Hi I got A! But B and C I need help with! In an agricultural experiment, a large
ID: 3208196 • Letter: H
Question
Hi I got A! But B and C I need help with!
In an agricultural experiment, a large field of wheat was divided into many plots (each plot being 7 x 100 ft) and the yield of grain was measured for each plot. These plot yields approximately followed a normal distribution with mean 70 lbs. and SD 8 lbs.
a.
Let y5 represent the mean yield rate of 5 plots chosen at random from the field. According to CLT, what is the mean and standard deviation of y5? And find the probability that y5 is greater than 80 lbs.
Mean ( u ) =70
Standard Deviation ( sd )= 8/ Sqrt(n) = 3.5777
Number ( n ) = 5
Normal Distribution = Z= X- u / (sd/Sqrt(n) ~ N(0,1)
P(X > 80) = (80-70)/8/ Sqrt ( 5 )
= 10/3.578= 2.7951
= P ( Z >2.7951)
= 0.0026
b.
Let y5 represent the mean yield rate of 100 plots chosen at random from the field, According to CLT, what is the mean and standard deviation of y5? And find the probability that y5 is greater than 80 lbs.
c.
Does the sample size affect the use of the Central Limit Theorem in b) and c)?

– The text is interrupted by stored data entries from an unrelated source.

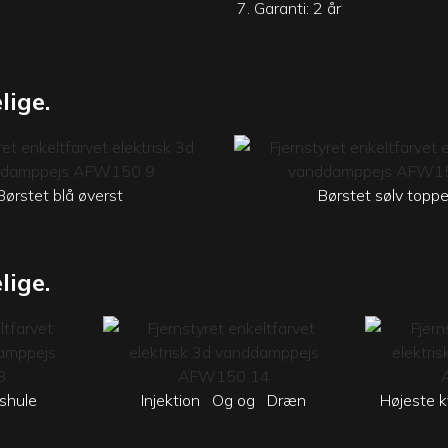
7. Garanti: 2 år
lige.
Børstet blå øverst
Børstet sølv topp
lige.
gshule
Injektion
Og og
Dræn
Højeste k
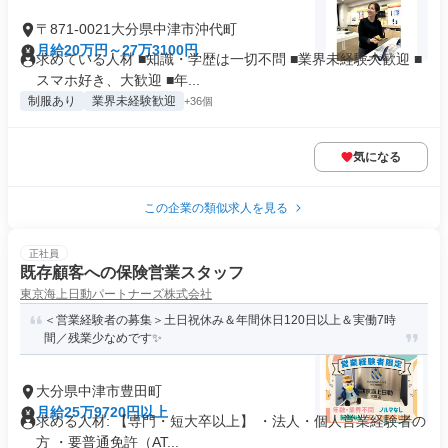
〒871-0021大分県中津市沖代町
月給20万円～27万3100円
求めている人材 ■知識・学歴は一切不問 ■業界未経験大歓迎 ■
スマホ好き、大歓迎 ■年...
制服あり
業界未経験歓迎
+36個
気になる
この企業の類似求人を見る
正社員
既存顧客への保険営業スタッフ
東京海上日動パートナーズ株式会社
＜営業経験者の募集＞土日祝休み＆年間休日120日以上＆実働7時
間／残業少なめです✨
大分県中津市豊田町
月給25万9720円以上
求める人材: 【専門・短大卒以上】 ・法人・個人営業経験者の
方 ・要普通免許（AT...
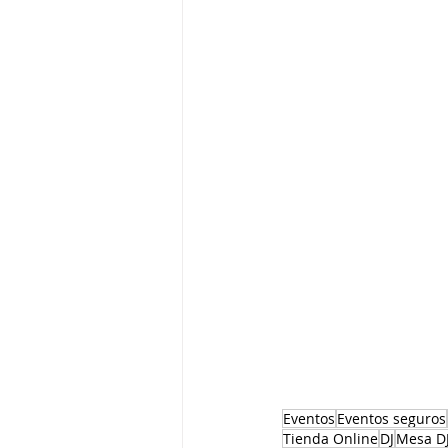
Eventos
Eventos seguros
Tienda Online
DJ
Mesa D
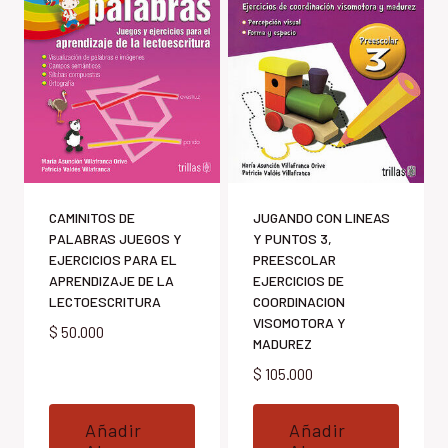
CAMINITOS DE
JUGANDO CON LINEAS
PALABRAS JUEGOS Y
Y PUNTOS 3,
EJERCICIOS PARA EL
PREESCOLAR
APRENDIZAJE DE LA
EJERCICIOS DE
LECTOESCRITURA
COORDINACION
VISOMOTORA Y
$
50.000
MADUREZ
$
105.000
Añadir
Añadir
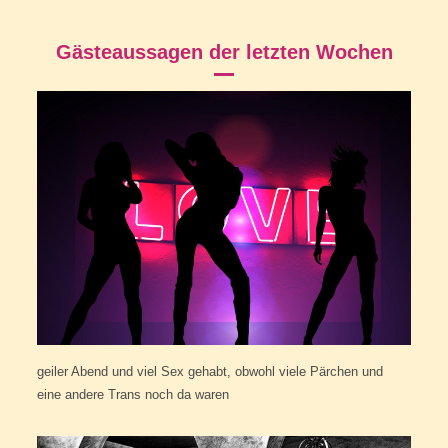
Gästeaussagen der letzten Wochen
geiler Abend und viel Sex gehabt, obwohl viele Pärchen und
eine andere Trans noch da waren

Why or why not?
Explanation / Answer
b)
Mean ( u ) =70
Standard Deviation ( sd )= 8/ Sqrt(n) = 8/10 = 0.8
Number ( n ) =100
Normal Distribution = Z= X- u / (sd/Sqrt(n) ~ N(0,1)
P(X > 80) = P ( Z >12.5) = 0
C) The sample size does affect the use of the Central Limit Theorem because the CLT should only be used with sample sizes that are large. since for small sample sizes , the shape of the distributions are far from normal. In order to use CLT, the sample size should atleast be 25. The central limit theorem says that the sampling distribution approximates a bell shape given that the sample is large enough.